*Records from a dataset*.
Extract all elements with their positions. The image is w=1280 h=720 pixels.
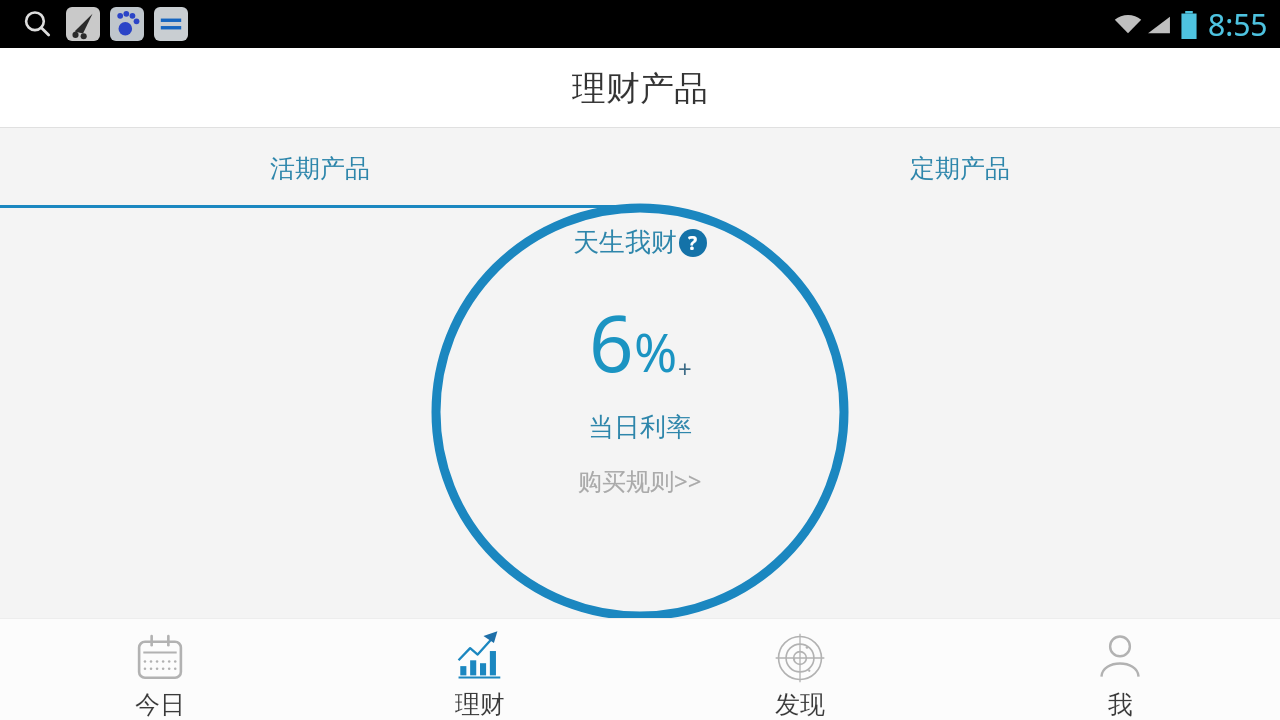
staticText: 活期产品	[270, 153, 370, 184]
staticText: 当日利率	[588, 411, 692, 444]
button[interactable]: 理财	[320, 619, 640, 720]
button[interactable]: 购买规则>>	[578, 464, 702, 497]
staticText: 发现	[775, 689, 825, 720]
staticText: 天生我财	[573, 226, 677, 259]
staticText: 我	[1108, 689, 1133, 720]
staticText: 定期产品	[910, 153, 1010, 184]
staticText: 8:55	[1208, 4, 1268, 45]
staticText: 购买规则>>	[578, 464, 702, 497]
button[interactable]: App	[66, 7, 100, 41]
button[interactable]: App	[154, 7, 188, 41]
button[interactable]: 今日	[0, 619, 320, 720]
button[interactable]: Help	[679, 229, 707, 257]
staticText: 今日	[135, 689, 185, 720]
staticText: +	[678, 352, 692, 385]
staticText: 理财	[455, 689, 505, 720]
button[interactable]: 活期产品	[0, 128, 640, 208]
staticText: %	[634, 316, 678, 387]
staticText: ?	[688, 230, 698, 256]
button[interactable]: App	[110, 7, 144, 41]
button[interactable]: 定期产品	[640, 128, 1280, 208]
button[interactable]: 发现	[640, 619, 960, 720]
staticText: 6	[589, 289, 634, 395]
button[interactable]: 我	[960, 619, 1280, 720]
staticText: 理财产品	[572, 67, 708, 110]
button[interactable]: Search	[20, 7, 54, 41]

*Task objective*. Go through the records above and copy every line with the word "活期产品".

*Your solution*.
staticText: 活期产品	[270, 153, 370, 184]
button[interactable]: 活期产品	[0, 128, 640, 208]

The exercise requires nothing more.